TASK BRIEF
Without the images, repeat every line of the listing verbatim.

LISTED ENTRIES Block Start

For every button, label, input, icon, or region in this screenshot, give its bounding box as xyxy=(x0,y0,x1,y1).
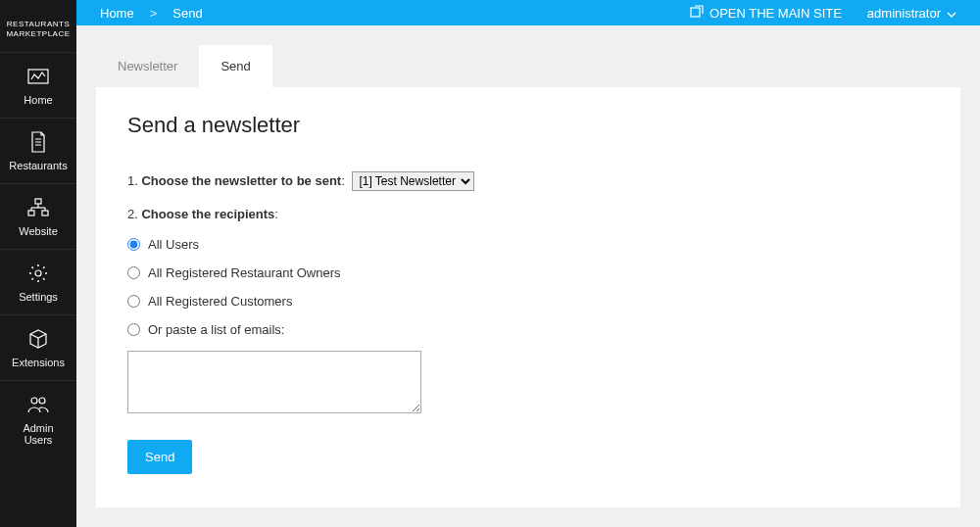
step1-label: Choose the newsletter to be sent xyxy=(141,173,341,188)
radio-customers[interactable] xyxy=(127,295,140,308)
topbar-right: OPEN THE MAIN SITE administrator xyxy=(690,5,956,22)
radio-owners[interactable] xyxy=(127,266,140,279)
breadcrumb-home[interactable]: Home xyxy=(100,6,134,21)
document-icon xyxy=(26,130,50,154)
sidebar-item-restaurants[interactable]: Restaurants xyxy=(0,118,76,183)
topbar: Home > Send OPEN THE MAIN SITE administr… xyxy=(76,0,980,25)
step-2-row: 2. Choose the recipients: xyxy=(127,207,929,221)
svg-rect-14 xyxy=(691,8,700,17)
radio-row-paste-emails[interactable]: Or paste a list of emails: xyxy=(127,322,929,337)
radio-row-customers[interactable]: All Registered Customers xyxy=(127,294,929,309)
radio-all-users[interactable] xyxy=(127,238,140,251)
radio-label-paste-emails: Or paste a list of emails: xyxy=(148,322,284,337)
user-menu[interactable]: administrator xyxy=(867,6,956,21)
svg-rect-6 xyxy=(42,211,48,216)
breadcrumb-current[interactable]: Send xyxy=(172,6,202,21)
svg-rect-5 xyxy=(28,211,34,216)
svg-point-12 xyxy=(31,398,37,404)
external-link-icon xyxy=(690,5,704,22)
emails-textarea[interactable] xyxy=(127,351,421,413)
home-icon xyxy=(26,65,50,88)
logo-line2: MARKETPLACE xyxy=(4,29,73,39)
svg-point-11 xyxy=(35,270,41,276)
gear-icon xyxy=(26,262,50,285)
step2-label: Choose the recipients xyxy=(141,207,274,221)
sidebar-item-admin-users[interactable]: Admin Users xyxy=(0,380,76,457)
radio-label-owners: All Registered Restaurant Owners xyxy=(148,265,341,280)
radio-label-customers: All Registered Customers xyxy=(148,294,292,309)
sidebar-label-website: Website xyxy=(19,225,58,237)
open-main-site-link[interactable]: OPEN THE MAIN SITE xyxy=(690,5,842,22)
step1-prefix: 1. xyxy=(127,173,141,188)
logo: RESTAURANTS MARKETPLACE xyxy=(0,0,76,52)
cube-icon xyxy=(26,327,50,351)
svg-point-13 xyxy=(39,398,45,404)
sidebar-label-settings: Settings xyxy=(19,291,58,303)
radio-row-all-users[interactable]: All Users xyxy=(127,237,929,252)
tabs-bar: Newsletter Send xyxy=(96,45,960,87)
sidebar-item-extensions[interactable]: Extensions xyxy=(0,314,76,380)
radio-label-all-users: All Users xyxy=(148,237,199,252)
sitemap-icon xyxy=(26,196,50,219)
content-wrap: Newsletter Send Send a newsletter 1. Cho… xyxy=(76,25,980,527)
tab-newsletter[interactable]: Newsletter xyxy=(96,45,199,87)
radio-paste-emails[interactable] xyxy=(127,323,140,336)
sidebar-label-home: Home xyxy=(24,94,52,106)
users-icon xyxy=(26,393,50,416)
sidebar-item-home[interactable]: Home xyxy=(0,52,76,118)
sidebar-item-website[interactable]: Website xyxy=(0,183,76,249)
svg-rect-4 xyxy=(35,199,41,204)
user-label: administrator xyxy=(867,6,941,21)
sidebar-item-settings[interactable]: Settings xyxy=(0,249,76,314)
breadcrumb: Home > Send xyxy=(100,6,203,21)
send-button[interactable]: Send xyxy=(127,440,192,474)
breadcrumb-separator: > xyxy=(150,6,158,21)
step2-prefix: 2. xyxy=(127,207,141,221)
newsletter-select[interactable]: [1] Test Newsletter xyxy=(352,171,474,191)
radio-row-owners[interactable]: All Registered Restaurant Owners xyxy=(127,265,929,280)
step-1-row: 1. Choose the newsletter to be sent: [1]… xyxy=(127,171,929,191)
sidebar: RESTAURANTS MARKETPLACE Home Restaurants… xyxy=(0,0,76,527)
chevron-down-icon xyxy=(947,6,956,21)
tab-send[interactable]: Send xyxy=(199,45,271,87)
step1-colon: : xyxy=(341,173,348,188)
card-body: Send a newsletter 1. Choose the newslett… xyxy=(96,87,960,507)
sidebar-label-admin-users: Admin Users xyxy=(23,422,53,446)
main: Home > Send OPEN THE MAIN SITE administr… xyxy=(76,0,980,527)
page-title: Send a newsletter xyxy=(127,113,929,138)
sidebar-label-extensions: Extensions xyxy=(12,357,65,368)
logo-line1: RESTAURANTS xyxy=(4,20,73,29)
open-main-site-label: OPEN THE MAIN SITE xyxy=(710,6,842,21)
step2-colon: : xyxy=(274,207,278,221)
sidebar-label-restaurants: Restaurants xyxy=(9,160,67,171)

LISTED ENTRIES Block End

RESULT FOR THIS EXERCISE
For every button, label, input, icon, or region in this screenshot, give its bounding box as xyxy=(x0,y0,x1,y1).
step1-label: Choose the newsletter to be sent xyxy=(141,173,341,188)
radio-customers[interactable] xyxy=(127,295,140,308)
topbar-right: OPEN THE MAIN SITE administrator xyxy=(690,5,956,22)
radio-owners[interactable] xyxy=(127,266,140,279)
breadcrumb-home[interactable]: Home xyxy=(100,6,134,21)
document-icon xyxy=(26,130,50,154)
sidebar-item-restaurants[interactable]: Restaurants xyxy=(0,118,76,183)
topbar: Home > Send OPEN THE MAIN SITE administr… xyxy=(76,0,980,25)
step-2-row: 2. Choose the recipients: xyxy=(127,207,929,221)
svg-rect-14 xyxy=(691,8,700,17)
radio-row-paste-emails[interactable]: Or paste a list of emails: xyxy=(127,322,929,337)
radio-row-customers[interactable]: All Registered Customers xyxy=(127,294,929,309)
radio-all-users[interactable] xyxy=(127,238,140,251)
radio-label-paste-emails: Or paste a list of emails: xyxy=(148,322,284,337)
user-menu[interactable]: administrator xyxy=(867,6,956,21)
svg-rect-6 xyxy=(42,211,48,216)
breadcrumb-current[interactable]: Send xyxy=(172,6,202,21)
svg-rect-5 xyxy=(28,211,34,216)
svg-point-12 xyxy=(31,398,37,404)
external-link-icon xyxy=(690,5,704,22)
emails-textarea[interactable] xyxy=(127,351,421,413)
home-icon xyxy=(26,65,50,88)
logo-line2: MARKETPLACE xyxy=(4,29,73,39)
svg-point-11 xyxy=(35,270,41,276)
gear-icon xyxy=(26,262,50,285)
step2-label: Choose the recipients xyxy=(141,207,274,221)
sidebar-item-admin-users[interactable]: Admin Users xyxy=(0,380,76,457)
radio-label-owners: All Registered Restaurant Owners xyxy=(148,265,341,280)
radio-label-customers: All Registered Customers xyxy=(148,294,292,309)
sidebar-label-website: Website xyxy=(19,225,58,237)
open-main-site-link[interactable]: OPEN THE MAIN SITE xyxy=(690,5,842,22)
step1-prefix: 1. xyxy=(127,173,141,188)
logo: RESTAURANTS MARKETPLACE xyxy=(0,0,76,52)
cube-icon xyxy=(26,327,50,351)
svg-point-13 xyxy=(39,398,45,404)
sidebar-label-settings: Settings xyxy=(19,291,58,303)
radio-row-all-users[interactable]: All Users xyxy=(127,237,929,252)
tabs-bar: Newsletter Send xyxy=(96,45,960,87)
sidebar-item-extensions[interactable]: Extensions xyxy=(0,314,76,380)
radio-label-all-users: All Users xyxy=(148,237,199,252)
sitemap-icon xyxy=(26,196,50,219)
content-wrap: Newsletter Send Send a newsletter 1. Cho… xyxy=(76,25,980,527)
tab-newsletter[interactable]: Newsletter xyxy=(96,45,199,87)
radio-paste-emails[interactable] xyxy=(127,323,140,336)
sidebar-label-home: Home xyxy=(24,94,52,106)
users-icon xyxy=(26,393,50,416)
sidebar-item-home[interactable]: Home xyxy=(0,52,76,118)
sidebar-item-website[interactable]: Website xyxy=(0,183,76,249)
svg-rect-4 xyxy=(35,199,41,204)
user-label: administrator xyxy=(867,6,941,21)
sidebar-item-settings[interactable]: Settings xyxy=(0,249,76,314)
breadcrumb: Home > Send xyxy=(100,6,203,21)
send-button[interactable]: Send xyxy=(127,440,192,474)
breadcrumb-separator: > xyxy=(150,6,158,21)
step2-prefix: 2. xyxy=(127,207,141,221)
newsletter-select[interactable]: [1] Test Newsletter xyxy=(352,171,474,191)
radio-row-owners[interactable]: All Registered Restaurant Owners xyxy=(127,265,929,280)
step-1-row: 1. Choose the newsletter to be sent: [1]… xyxy=(127,171,929,191)
sidebar: RESTAURANTS MARKETPLACE Home Restaurants… xyxy=(0,0,76,527)
chevron-down-icon xyxy=(947,6,956,21)
tab-send[interactable]: Send xyxy=(199,45,271,87)
step1-colon: : xyxy=(341,173,348,188)
card-body: Send a newsletter 1. Choose the newslett… xyxy=(96,87,960,507)
sidebar-label-admin-users: Admin Users xyxy=(23,422,53,446)
main: Home > Send OPEN THE MAIN SITE administr… xyxy=(76,0,980,527)
page-title: Send a newsletter xyxy=(127,113,929,138)
sidebar-label-extensions: Extensions xyxy=(12,357,65,368)
logo-line1: RESTAURANTS xyxy=(4,20,73,29)
open-main-site-label: OPEN THE MAIN SITE xyxy=(710,6,842,21)
step2-colon: : xyxy=(274,207,278,221)
sidebar-label-restaurants: Restaurants xyxy=(9,160,67,171)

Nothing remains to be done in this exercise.